ABSTRACT

Dharma is one of the most important and ubiquitous categories in the history of Indic religions and cultures. This pivotal category has assumed a central role not only in Hindu traditions but also in Buddhist and Jaina traditions. The term “dharma” conveys a complex array of meanings and has defied the attempts of both Western and Indian scholars to reduce it to a single English equivalent, such as religion, law, duty, norm, social usage, right conduct, morality, justice, or righteousness. Franklin Edgerton’s definition of this multivalent term is representative: “Dharma is propriety, socially approved conduct, in relation to one’s fellow men or to other living beings (animals, or superhuman powers). Law, social usage, morality, and most of what we ordinarily mean by religion, all fall under this head” (1942: 151).
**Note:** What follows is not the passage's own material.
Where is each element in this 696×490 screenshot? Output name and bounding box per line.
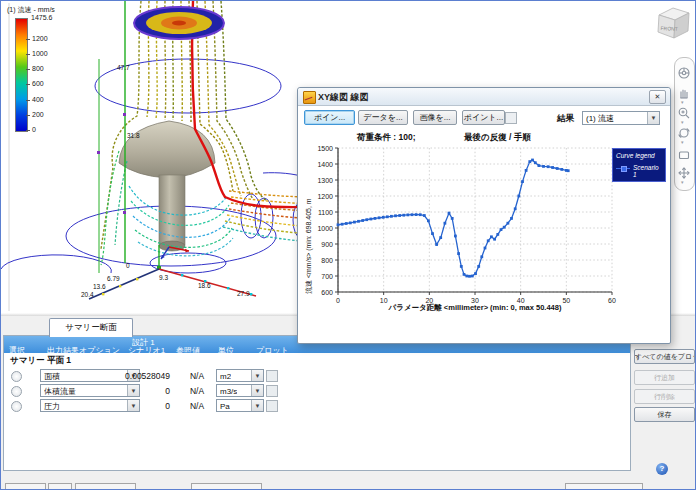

In Hindu traditions dharma is an encompassing category that incorporates and at the same time transcends the distinctions among religion, ritual, law, and ethics that are generally posited in Western traditions. Austin Creel cautions us against attempting to equate dharma with any one of the Western categories to which it has been compared: “One must avoid identification of dharma as directly equivalent to any of the various components of its meaning, such as law, duty, morality, justice, virtue or religion. All of these are involved, but we should cease looking for an equivalent for translation, inasmuch as premature identification with Western concepts tends to blind one to the particular multifaceted structure of meanings in the Hindu dharma” (1977: 2). Among more recent studies, Ariel Glucklich (1994) has suggested that the most fruitful approach to understanding dharma is to set aside the quest for conceptual frameworks and theoretical formulations and to adopt instead a phenomenology of dharma based on a “somatic hermeneutic” that explores embodied experiences of dharma in specific spatial and temporal contexts.